**Material to process:**

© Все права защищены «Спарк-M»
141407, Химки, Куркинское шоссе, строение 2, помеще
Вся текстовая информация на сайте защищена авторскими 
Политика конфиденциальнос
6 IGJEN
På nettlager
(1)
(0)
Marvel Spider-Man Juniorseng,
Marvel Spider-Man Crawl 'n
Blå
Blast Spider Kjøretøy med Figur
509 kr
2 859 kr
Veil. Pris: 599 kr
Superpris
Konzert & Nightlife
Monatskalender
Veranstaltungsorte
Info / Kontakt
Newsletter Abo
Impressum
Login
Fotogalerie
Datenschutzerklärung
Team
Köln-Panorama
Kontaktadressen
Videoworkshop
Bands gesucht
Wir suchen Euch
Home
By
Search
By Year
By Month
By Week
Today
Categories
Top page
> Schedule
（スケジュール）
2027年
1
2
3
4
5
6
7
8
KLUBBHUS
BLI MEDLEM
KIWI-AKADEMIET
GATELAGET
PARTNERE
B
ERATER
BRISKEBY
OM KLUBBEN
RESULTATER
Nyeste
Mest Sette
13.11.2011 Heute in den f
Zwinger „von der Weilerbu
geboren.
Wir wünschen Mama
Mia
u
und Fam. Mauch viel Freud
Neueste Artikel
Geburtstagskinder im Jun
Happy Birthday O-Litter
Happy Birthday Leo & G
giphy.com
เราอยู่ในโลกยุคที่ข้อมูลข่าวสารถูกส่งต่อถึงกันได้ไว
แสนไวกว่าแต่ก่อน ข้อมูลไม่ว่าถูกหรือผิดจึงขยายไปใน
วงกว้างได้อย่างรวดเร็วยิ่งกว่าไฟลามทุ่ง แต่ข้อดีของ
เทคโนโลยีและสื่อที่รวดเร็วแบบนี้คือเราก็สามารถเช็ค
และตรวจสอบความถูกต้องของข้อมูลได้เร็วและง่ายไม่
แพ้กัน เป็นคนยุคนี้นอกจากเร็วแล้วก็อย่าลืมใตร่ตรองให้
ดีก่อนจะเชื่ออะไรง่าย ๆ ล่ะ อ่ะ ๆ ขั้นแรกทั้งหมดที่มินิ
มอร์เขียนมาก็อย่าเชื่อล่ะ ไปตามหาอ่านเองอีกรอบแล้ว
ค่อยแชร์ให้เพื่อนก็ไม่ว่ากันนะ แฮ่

**Task requirements:** Your reply must be a faithful copy of each entry above.

**Response:**
© Все права защищены «Спарк-M»
141407, Химки, Куркинское шоссе, строение 2, помеще
Вся текстовая информация на сайте защищена авторскими 
Политика конфиденциальнос
6 IGJEN
På nettlager
(1)
(0)
Marvel Spider-Man Juniorseng,
Marvel Spider-Man Crawl 'n
Blå
Blast Spider Kjøretøy med Figur
509 kr
2 859 kr
Veil. Pris: 599 kr
Superpris
Konzert & Nightlife
Monatskalender
Veranstaltungsorte
Info / Kontakt
Newsletter Abo
Impressum
Login
Fotogalerie
Datenschutzerklärung
Team
Köln-Panorama
Kontaktadressen
Videoworkshop
Bands gesucht
Wir suchen Euch
Home
By
Search
By Year
By Month
By Week
Today
Categories
Top page
> Schedule
（スケジュール）
2027年
1
2
3
4
5
6
7
8
KLUBBHUS
BLI MEDLEM
KIWI-AKADEMIET
GATELAGET
PARTNERE
B
ERATER
BRISKEBY
OM KLUBBEN
RESULTATER
Nyeste
Mest Sette
13.11.2011 Heute in den f
Zwinger „von der Weilerbu
geboren.
Wir wünschen Mama
Mia
u
und Fam. Mauch viel Freud
Neueste Artikel
Geburtstagskinder im Jun
Happy Birthday O-Litter
Happy Birthday Leo & G
giphy.com
เราอยู่ในโลกยุคที่ข้อมูลข่าวสารถูกส่งต่อถึงกันได้ไว
แสนไวกว่าแต่ก่อน ข้อมูลไม่ว่าถูกหรือผิดจึงขยายไปใน
วงกว้างได้อย่างรวดเร็วยิ่งกว่าไฟลามทุ่ง แต่ข้อดีของ
เทคโนโลยีและสื่อที่รวดเร็วแบบนี้คือเราก็สามารถเช็ค
และตรวจสอบความถูกต้องของข้อมูลได้เร็วและง่ายไม่
แพ้กัน เป็นคนยุคนี้นอกจากเร็วแล้วก็อย่าลืมใตร่ตรองให้
ดีก่อนจะเชื่ออะไรง่าย ๆ ล่ะ อ่ะ ๆ ขั้นแรกทั้งหมดที่มินิ
มอร์เขียนมาก็อย่าเชื่อล่ะ ไปตามหาอ่านเองอีกรอบแล้ว
ค่อยแชร์ให้เพื่อนก็ไม่ว่ากันนะ แฮ่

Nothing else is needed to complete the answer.